I hope mine is correct then.
Is there anyone here interested in discussing this amp?
My ideas to the changes in Version 2 and 3:
In Version 3 he changed the input DC blocking caps from 47uF to 22 uF and increased the input impedance from 4k7 to 15k.
He also decreased the low pass caps from 2n2 to 1nF.
I think the modifications don't affect the amp very much. Basically just the input impedance is increased. Right?
In Version 2 he changed the input stage emitter resistors from 400R to a value thats shape looks different and changed them in Version 3 to 150R.
Simulation showed that lowering the resistor values decreases distortion considerably. First I ran simulation with 100R I took from the AV800 amp and noticed increased distortion with higher values. Simulation is only of very limited value because I don't have models for all transistors and the ones I have might be off. Anyway, I think lower values are better here.
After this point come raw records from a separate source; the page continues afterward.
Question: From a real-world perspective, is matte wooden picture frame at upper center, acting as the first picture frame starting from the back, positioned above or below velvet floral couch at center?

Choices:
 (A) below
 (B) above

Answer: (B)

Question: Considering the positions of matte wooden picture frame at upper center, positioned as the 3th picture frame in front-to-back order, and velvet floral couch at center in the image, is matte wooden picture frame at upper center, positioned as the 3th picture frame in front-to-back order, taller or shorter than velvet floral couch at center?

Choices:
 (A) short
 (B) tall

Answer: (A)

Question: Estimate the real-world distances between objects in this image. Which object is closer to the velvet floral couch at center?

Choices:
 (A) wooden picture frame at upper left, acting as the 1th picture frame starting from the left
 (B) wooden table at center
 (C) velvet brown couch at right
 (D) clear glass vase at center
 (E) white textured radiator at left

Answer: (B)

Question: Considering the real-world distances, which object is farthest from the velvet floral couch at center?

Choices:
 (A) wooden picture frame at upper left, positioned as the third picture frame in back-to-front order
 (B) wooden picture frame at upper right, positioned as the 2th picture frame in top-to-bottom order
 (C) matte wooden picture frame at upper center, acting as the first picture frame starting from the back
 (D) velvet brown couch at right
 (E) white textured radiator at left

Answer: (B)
In version 2 he changed the transitor of the constant current source from BD681 to MJE340, increased the resistor at its base from 10k to 22k and the cap from 47 uF to 100uF.
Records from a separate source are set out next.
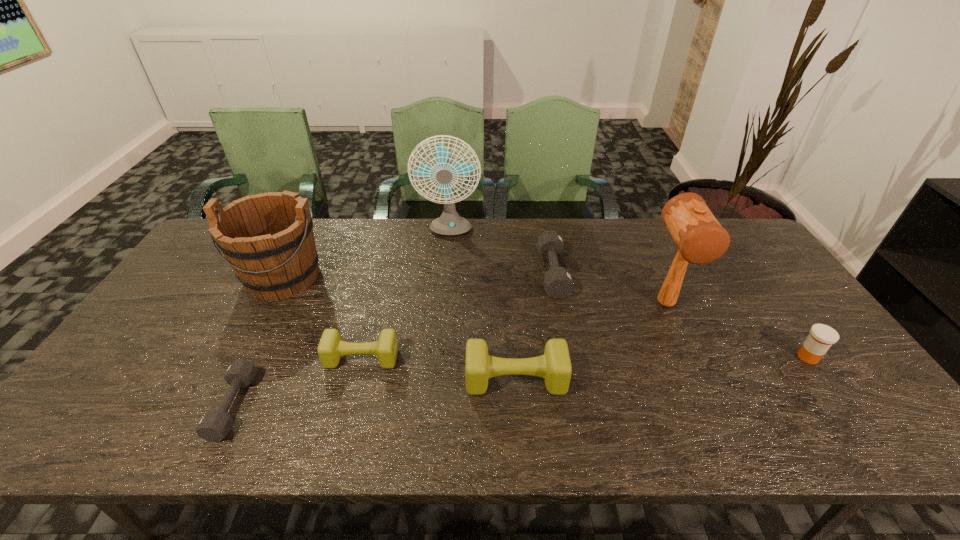 Identify the location of vacant space at the right edge of the desktop. (745, 301).

Identify the location of empty space that is in between the smaller olive dumbbell and the left gray dumbbell. Image resolution: width=960 pixels, height=540 pixels. (298, 382).

This screenshot has height=540, width=960. Identify the location of free point between the rightmost object and the farthest object. (628, 295).

Identify the location of free spot between the smaller gray dumbbell and the orange medicine. (520, 381).

At what (x,y) coordinates should I click in order to perform the action: click on vacant region between the sixth shortest object and the gray fan. Please return your answer as a coordinate pair (x, y). This screenshot has height=540, width=960. Looking at the image, I should click on (366, 254).

Where is `free space that is in between the wine bucket and the left olive dumbbell`? free space that is in between the wine bucket and the left olive dumbbell is located at coordinates (323, 317).

Where is `unoccupied area between the medicine and the nearer gray dumbbell`? This screenshot has width=960, height=540. unoccupied area between the medicine and the nearer gray dumbbell is located at coordinates (520, 381).

Identify the location of blank region between the bigger olive dumbbell and the second object from right to left. (590, 342).

This screenshot has height=540, width=960. What are the coordinates of `free space between the medicine and the mallet` in the screenshot? It's located at (736, 330).

This screenshot has height=540, width=960. I want to click on free spot between the sixth shortest object and the third dumbbell from right to left, so click(x=323, y=317).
I think changing the transitor has no big effect. The most important difference is collector-emitter breakdown voltage.
Increasing the cap seems to be a good idea while increasing the resistor increased distortion a tiny bit not worth mentioning.
He also changed the resistor for the reference voltage in the cascode stage from 10k to 22k.
Same thing here.
VAS:
Now he uses the 2SA1837 and 2SC4793 instead of the weaker 2SA1306 and 2SC3289. The old ones might have been B types that widthstand a bit higher voltage. I feel much more comfortable with the new transistors.
Maybe because of the new transistors their frequency compensation caps changed from 10pF to 22pF where one is now recommended a Mica cap.
In version 3 he changed the common Emitter resistor from 100R to 150R what makes my simulation stop working. Maybe this is caused by my transistor models or wrong bias.
BIAS:
Lowering the value of the bias bypass cap from 1uF to 220nF improves things.
The BJT, 2SC4793, that replaces the IRF610 in Version 2 makes biasing more difficult in simulation. Maybe this gives improved thermal tracking and better compensated bias.
I appreciate the BJT in the buffer stage but in simulation they don't perform well.
To Andrew: Do you know more about this? You recommended to keep the IRF drivers...
Decreasing the source resistor of the buffer stage from 330R to 100R increased distortion in simulation but still might be a good idea. I don't know.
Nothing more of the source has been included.